Other areas that she mentioned as lacking were infrastructure – electrical, good road access, transportation, buildings and housing.

“Those are some of the things that I think are major challenges,” she said.

The work of developers such as Mark Duncum, president of Double Creek Capital, can do something about that.

Projects on his drawing board include both commercial and residential construction:

  • the renovation of the old Gary Swain building that now houses Dr. Christine Holland’s Urgent Care Clinic, Renshaw Pharmacy and the Wise Regional sleep lab.
  • an office building in partnership with FX5’s David Fuller on the corner of Business 380 West and Park West Court. It should be completed in the fall.
  • a 13,000-square foot mixed-use office on the corner of Bennett Road and Farm Road 51. It will be the home of Dr. Kelley Tibbels’ practice, Randy Bowker and his Edward Jones office. “And we have some space available if anybody is looking,” he added.
  • a residential project off of Sunflower Road in Paradise.
  • a single-family development near Rann Elementary School in Decatur.
  • a low-density, multi-family development also near Rann. This will be a gated community of about 100 single-floor units.

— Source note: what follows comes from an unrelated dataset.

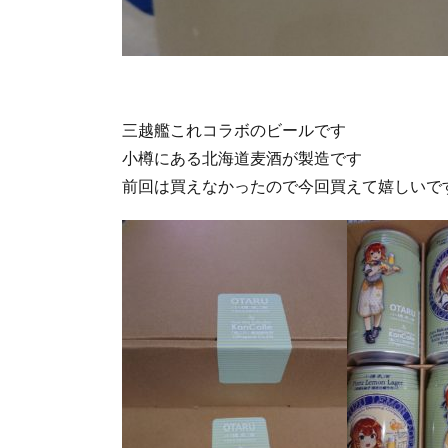
三越艦これコラボのビールです
小樽にある北海道麦酒が製造です
前回は買えなかったので今回買えて嬉しいで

“We have also have three other commercial products that we can’t really talk about right now,” Duncum added. “They’re a little early in the process …

“Both the commercial and residential markets are healthier than they were a year or two ago.”

Despite what she’s identified, Poche seeks input from the community for the formulation of a strategic plan.

The EDC has engaged a consultant to help identify how to best use marketing dollars to attract and retain business, industry and retail and “make sure they stay vibrant,” and the company has devised a survey to aid in their research.

It is posted on the EDC website at and takes about four minutes to complete.

“We want to hear what the community thinks about what’s needed, what’s here that’s a good thing for us, where we fall short, how we need to shore that out so we continue to make this be a vibrant community for all of us,” she said.